Page-level text extractions:
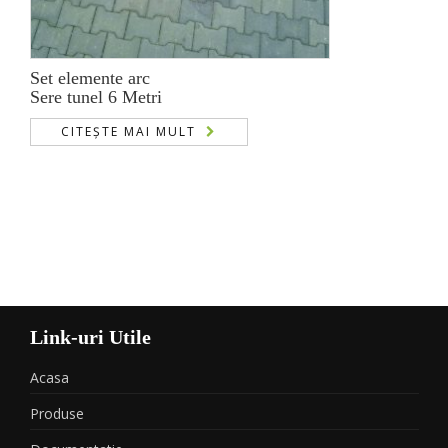
Set elemente arc
Sere tunel 6 Metri
CITEȘTE MAI MULT
Link-uri Utile
Acasa
Produse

Assigned task: Keeping the pictures out, print the entries above exactly as written.

Output for this task:
Set elemente arc
Sere tunel 6 Metri
CITEȘTE MAI MULT
Link-uri Utile
Acasa
Produse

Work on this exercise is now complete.